There isn't much love in Louis Menand's New Yorker essay, "Head Case." In the course of reviewing two new books on mental illness, Menand has few positive things to say about the mentally ill, psychiatry or anti-depressant medication.
He opens the piece with a hypothetical that has become all too common in this recession, the firing of an individual. "After a week, you have a hard time getting out of bed in the morning. After two weeks, you have a hard time getting out of the house. You go see a doctor. The doctor hears your story and prescribes an antidepressant. Do you take it?"
In beginning this way, Menand is noting the absurdity of classifying anyone with such a "depression" as being mentally ill.
I agree with his underlying view, that we are over-diagnosed as a society.
But he could just as readily have opened with a case of severe depression, something that is not absurd at all. As I have written before, the depression that I have experienced has not come and gone based on an event like a job loss. I have battled depression my entire life. Depression, psychosis and suicide run in my family, as they do in other families, like the Hemingways and the Hartleys. Yet many of us have been able to manage our severe depression and to live with hope, points that Menand never makes.
This lack of hopefulness continues in the piece, when he writes, "There is little evidence to support the assumption that supplementing antidepressant medication with talk therapy improves outcomes."
While there may be no studies to indicate such an outcome, I can testify to the benefits of therapy and medication. And I am not the only one.

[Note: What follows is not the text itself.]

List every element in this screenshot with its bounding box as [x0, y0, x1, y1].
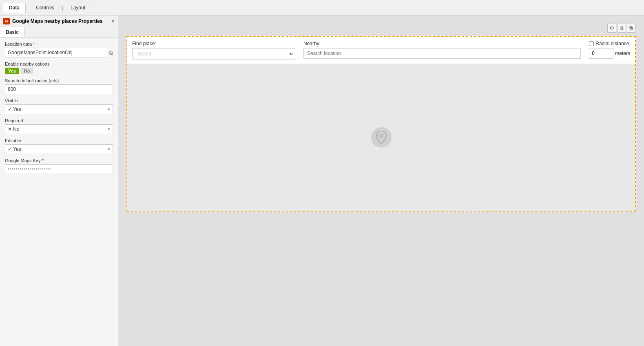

Other members of my family have benefited from such a combination, though as I have indicated before, patients must also make an effort to get better.
If there was any doubt about the prevailing tone in the article, Menand writes near the end, "In the Hippocratic tradition, melancholics were advised to drink white wine, in order to counteract the black bile. (This remains an option.)"
This little parenthetical gives us all we need to know about the disdain Menand feels for the depressed and for psychiatry. Does he really believe that anyone's depression can be solved in such a facile fashion?
Menand would argue that he is just being ironic and provocative. Certainly, we need irony in the world, but snideness doesn't benefit anyone.
There is no doubt that there are many people whose depression is dubious, but there are also many of us who suffer from the most debilitating forms of this disorder, which does not come and go with the seasons. It is here with us forever, as is our humanity. And that is no joke.